● **WHAT NEEDS TO BE DONE**
The response should hold each line from the entries below where "jest" is found.

**** INPUT RECORDS ****

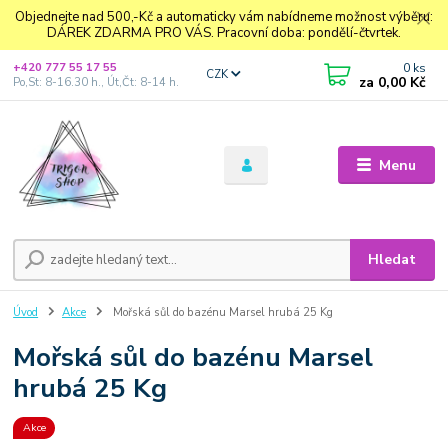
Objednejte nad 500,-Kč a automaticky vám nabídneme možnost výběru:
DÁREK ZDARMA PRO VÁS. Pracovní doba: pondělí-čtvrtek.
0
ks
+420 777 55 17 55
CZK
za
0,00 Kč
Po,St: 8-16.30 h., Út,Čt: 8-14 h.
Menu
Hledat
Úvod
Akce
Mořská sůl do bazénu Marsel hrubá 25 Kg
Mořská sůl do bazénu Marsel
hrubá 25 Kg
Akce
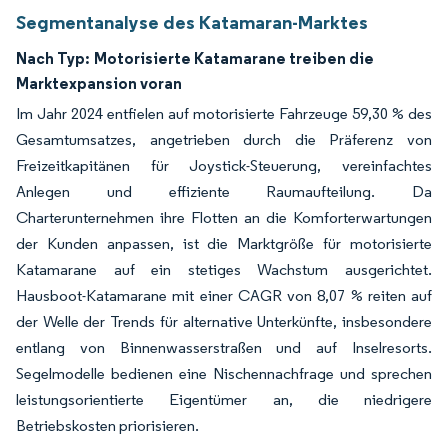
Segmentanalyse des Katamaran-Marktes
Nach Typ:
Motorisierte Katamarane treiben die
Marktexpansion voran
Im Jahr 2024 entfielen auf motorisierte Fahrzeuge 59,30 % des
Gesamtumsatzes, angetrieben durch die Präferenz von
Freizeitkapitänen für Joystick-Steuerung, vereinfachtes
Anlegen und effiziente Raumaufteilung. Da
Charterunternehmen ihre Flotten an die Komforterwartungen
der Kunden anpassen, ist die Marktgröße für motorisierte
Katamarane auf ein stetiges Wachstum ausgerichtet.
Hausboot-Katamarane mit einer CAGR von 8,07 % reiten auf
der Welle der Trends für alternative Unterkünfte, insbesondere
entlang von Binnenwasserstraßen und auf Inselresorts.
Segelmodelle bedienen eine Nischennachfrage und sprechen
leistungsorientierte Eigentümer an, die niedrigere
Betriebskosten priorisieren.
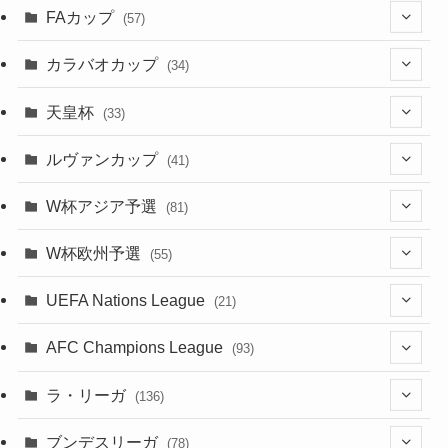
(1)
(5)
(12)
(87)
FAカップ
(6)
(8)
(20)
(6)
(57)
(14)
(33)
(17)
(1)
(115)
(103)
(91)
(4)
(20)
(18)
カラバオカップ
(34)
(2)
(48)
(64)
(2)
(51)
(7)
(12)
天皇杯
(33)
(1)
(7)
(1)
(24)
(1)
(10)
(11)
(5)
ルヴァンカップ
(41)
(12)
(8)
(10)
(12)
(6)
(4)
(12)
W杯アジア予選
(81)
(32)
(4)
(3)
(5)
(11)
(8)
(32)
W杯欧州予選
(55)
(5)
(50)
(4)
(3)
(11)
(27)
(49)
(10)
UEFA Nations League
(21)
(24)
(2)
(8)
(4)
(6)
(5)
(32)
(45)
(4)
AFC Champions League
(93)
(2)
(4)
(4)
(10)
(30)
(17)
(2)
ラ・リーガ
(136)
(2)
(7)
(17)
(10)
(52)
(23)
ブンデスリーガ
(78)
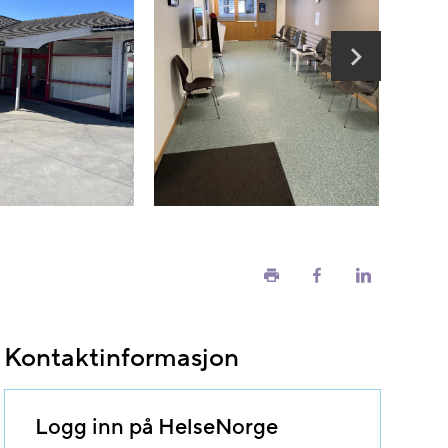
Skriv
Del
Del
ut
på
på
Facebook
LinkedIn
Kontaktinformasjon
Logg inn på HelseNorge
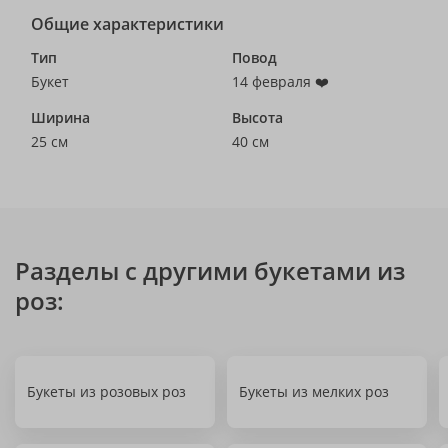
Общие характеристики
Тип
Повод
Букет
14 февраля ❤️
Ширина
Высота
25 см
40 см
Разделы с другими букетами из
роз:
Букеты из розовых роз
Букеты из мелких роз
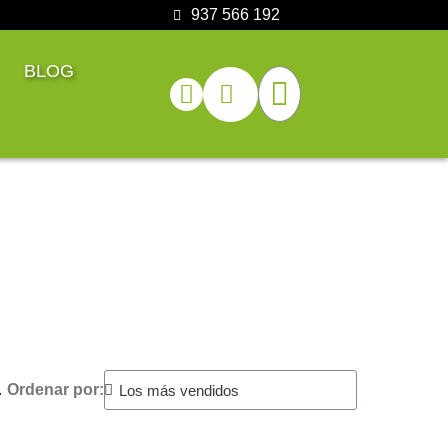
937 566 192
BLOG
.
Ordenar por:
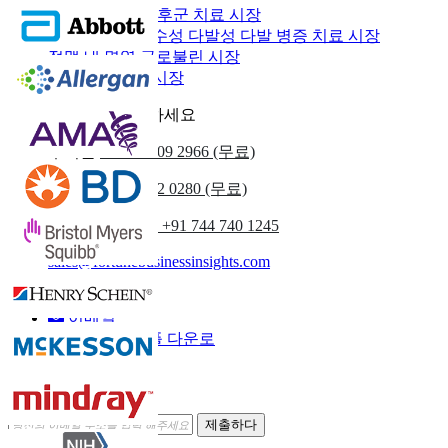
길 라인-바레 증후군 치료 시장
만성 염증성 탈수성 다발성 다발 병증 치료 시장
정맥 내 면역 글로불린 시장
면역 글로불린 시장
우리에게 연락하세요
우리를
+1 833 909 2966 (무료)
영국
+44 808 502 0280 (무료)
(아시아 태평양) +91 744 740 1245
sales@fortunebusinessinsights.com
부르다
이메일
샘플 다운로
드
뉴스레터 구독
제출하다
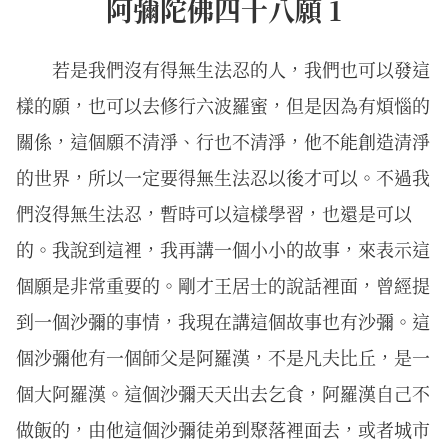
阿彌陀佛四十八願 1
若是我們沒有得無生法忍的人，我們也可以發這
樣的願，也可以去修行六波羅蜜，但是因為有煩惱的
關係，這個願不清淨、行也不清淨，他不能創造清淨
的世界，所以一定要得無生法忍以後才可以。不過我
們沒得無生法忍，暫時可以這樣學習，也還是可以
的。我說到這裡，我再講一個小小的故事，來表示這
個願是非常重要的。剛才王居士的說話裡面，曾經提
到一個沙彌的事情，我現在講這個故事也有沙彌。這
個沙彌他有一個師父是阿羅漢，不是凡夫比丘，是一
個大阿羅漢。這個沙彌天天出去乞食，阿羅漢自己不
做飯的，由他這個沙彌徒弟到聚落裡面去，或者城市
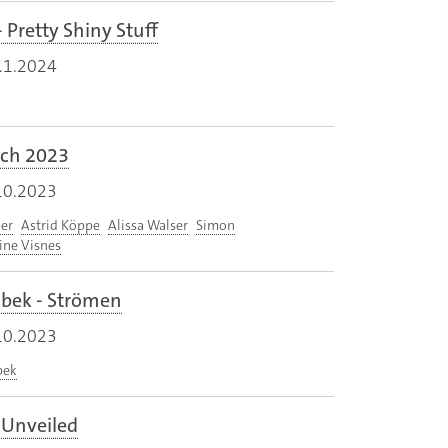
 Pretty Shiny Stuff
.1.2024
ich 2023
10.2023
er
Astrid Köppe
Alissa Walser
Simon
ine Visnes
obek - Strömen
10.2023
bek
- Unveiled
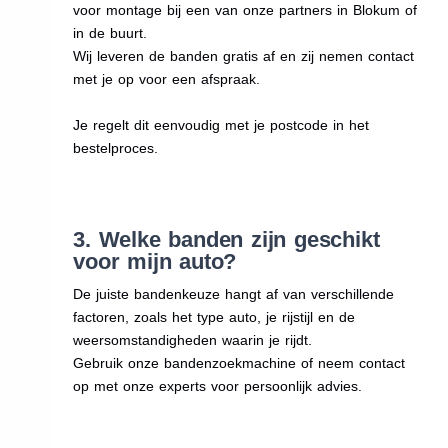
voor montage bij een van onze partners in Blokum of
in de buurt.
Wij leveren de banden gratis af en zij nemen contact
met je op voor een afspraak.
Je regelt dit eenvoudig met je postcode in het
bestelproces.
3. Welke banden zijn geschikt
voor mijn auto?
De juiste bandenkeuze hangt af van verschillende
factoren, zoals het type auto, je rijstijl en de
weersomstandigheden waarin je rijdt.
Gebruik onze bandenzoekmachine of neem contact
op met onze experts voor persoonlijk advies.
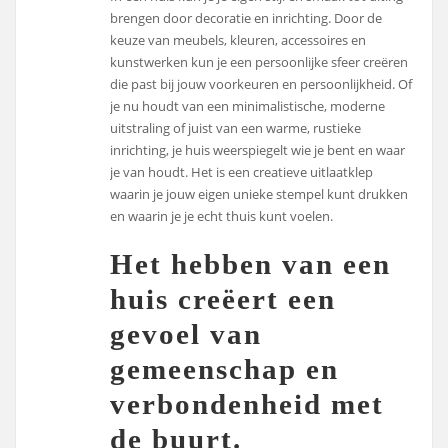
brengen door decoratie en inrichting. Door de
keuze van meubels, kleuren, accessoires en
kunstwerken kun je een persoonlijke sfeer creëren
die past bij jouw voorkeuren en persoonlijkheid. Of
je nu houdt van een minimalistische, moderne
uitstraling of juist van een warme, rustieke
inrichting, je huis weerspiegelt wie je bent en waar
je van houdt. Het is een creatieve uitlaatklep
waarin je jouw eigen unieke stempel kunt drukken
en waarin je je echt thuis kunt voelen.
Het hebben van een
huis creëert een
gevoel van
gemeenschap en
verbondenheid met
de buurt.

****
**** INPUT RECORDS ****

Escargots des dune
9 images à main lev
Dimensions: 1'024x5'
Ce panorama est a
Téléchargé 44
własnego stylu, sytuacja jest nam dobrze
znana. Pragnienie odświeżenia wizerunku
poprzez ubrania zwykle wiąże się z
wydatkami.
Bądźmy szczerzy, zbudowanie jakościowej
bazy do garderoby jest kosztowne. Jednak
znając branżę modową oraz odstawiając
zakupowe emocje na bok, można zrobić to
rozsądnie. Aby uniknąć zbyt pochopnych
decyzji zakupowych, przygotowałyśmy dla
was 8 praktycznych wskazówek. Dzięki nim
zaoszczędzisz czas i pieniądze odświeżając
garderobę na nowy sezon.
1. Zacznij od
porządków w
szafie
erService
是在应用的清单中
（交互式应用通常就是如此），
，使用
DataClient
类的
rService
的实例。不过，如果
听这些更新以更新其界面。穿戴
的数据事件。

****
**** INPUT RECORDS ****

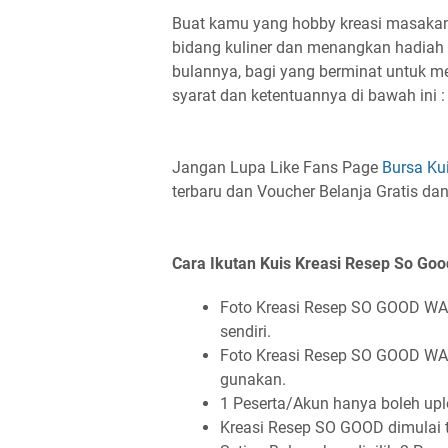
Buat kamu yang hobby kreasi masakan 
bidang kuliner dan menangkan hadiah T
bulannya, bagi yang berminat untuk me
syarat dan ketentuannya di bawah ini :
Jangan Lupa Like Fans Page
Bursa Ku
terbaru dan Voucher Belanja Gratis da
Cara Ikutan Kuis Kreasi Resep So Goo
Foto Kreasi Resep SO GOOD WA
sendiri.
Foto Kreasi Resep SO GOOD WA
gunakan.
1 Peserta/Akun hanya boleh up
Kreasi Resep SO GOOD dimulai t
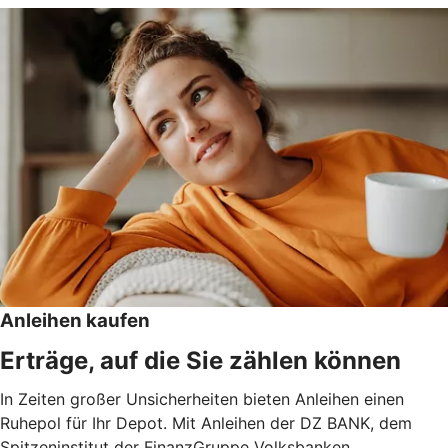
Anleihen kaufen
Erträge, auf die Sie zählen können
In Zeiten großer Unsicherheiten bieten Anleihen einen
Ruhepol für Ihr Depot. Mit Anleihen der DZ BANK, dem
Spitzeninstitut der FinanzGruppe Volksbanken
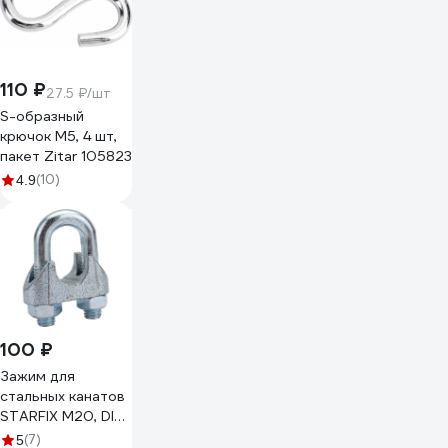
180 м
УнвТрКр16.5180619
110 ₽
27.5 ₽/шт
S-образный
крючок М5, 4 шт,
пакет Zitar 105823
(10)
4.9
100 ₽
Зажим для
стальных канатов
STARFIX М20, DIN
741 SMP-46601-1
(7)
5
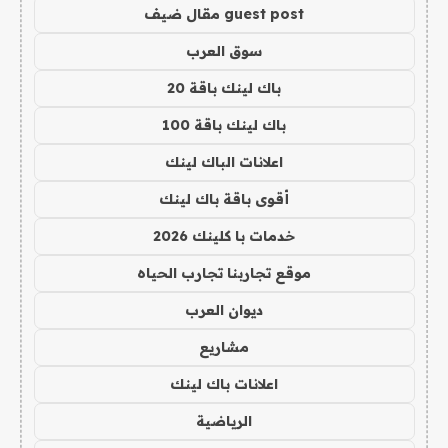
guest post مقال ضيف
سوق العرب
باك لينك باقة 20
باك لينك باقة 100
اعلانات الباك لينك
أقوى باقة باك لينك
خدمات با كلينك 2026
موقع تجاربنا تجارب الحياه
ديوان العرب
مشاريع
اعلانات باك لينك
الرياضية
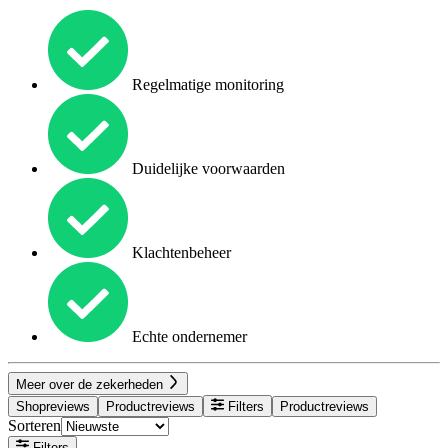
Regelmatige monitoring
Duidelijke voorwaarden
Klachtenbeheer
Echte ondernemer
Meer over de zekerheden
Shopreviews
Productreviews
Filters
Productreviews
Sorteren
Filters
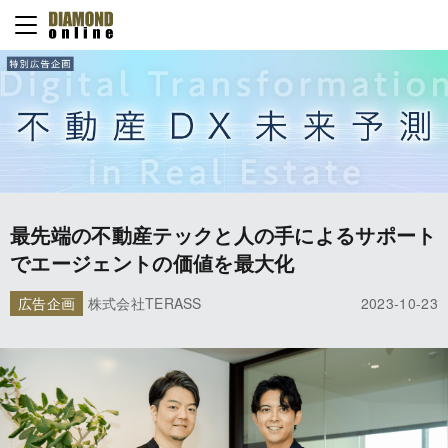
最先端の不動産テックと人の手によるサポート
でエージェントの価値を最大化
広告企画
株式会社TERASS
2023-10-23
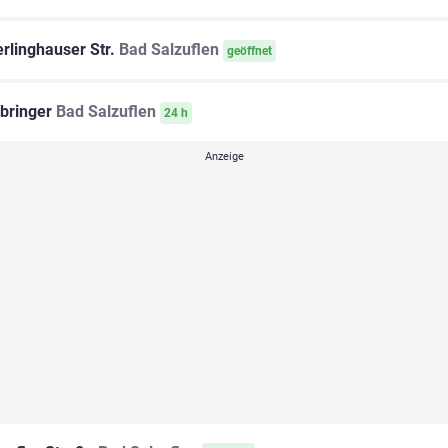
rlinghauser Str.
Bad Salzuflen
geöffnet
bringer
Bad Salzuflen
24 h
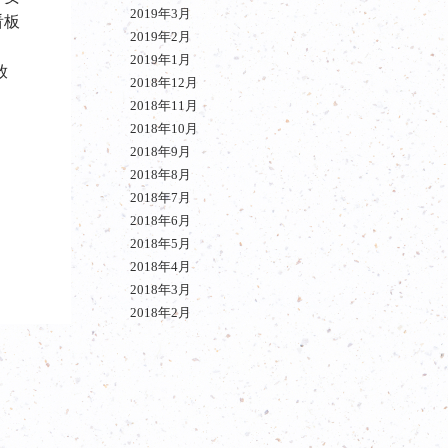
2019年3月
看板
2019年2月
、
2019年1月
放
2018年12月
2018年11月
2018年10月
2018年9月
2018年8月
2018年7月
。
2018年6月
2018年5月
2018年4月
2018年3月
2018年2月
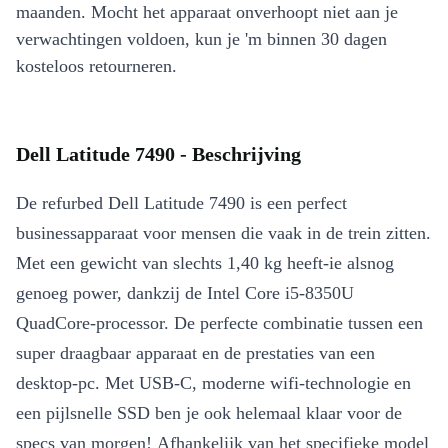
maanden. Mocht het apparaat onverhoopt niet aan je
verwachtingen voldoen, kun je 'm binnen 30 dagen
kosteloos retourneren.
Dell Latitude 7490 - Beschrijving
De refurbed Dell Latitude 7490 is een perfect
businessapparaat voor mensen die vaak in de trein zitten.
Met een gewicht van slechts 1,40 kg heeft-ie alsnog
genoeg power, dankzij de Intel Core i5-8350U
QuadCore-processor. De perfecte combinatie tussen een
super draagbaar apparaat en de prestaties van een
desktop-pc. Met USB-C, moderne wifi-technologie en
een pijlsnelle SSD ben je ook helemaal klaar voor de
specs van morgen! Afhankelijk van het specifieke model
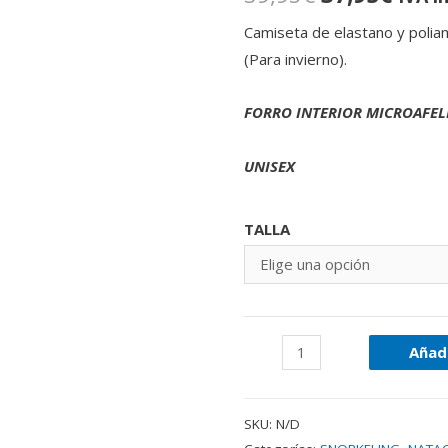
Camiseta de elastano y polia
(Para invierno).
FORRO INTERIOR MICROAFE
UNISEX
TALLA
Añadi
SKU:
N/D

****

● **TASK RESULT**
własnego stylu, sytuacja jest nam dobrze
bazy do garderoby jest kosztowne. Jednak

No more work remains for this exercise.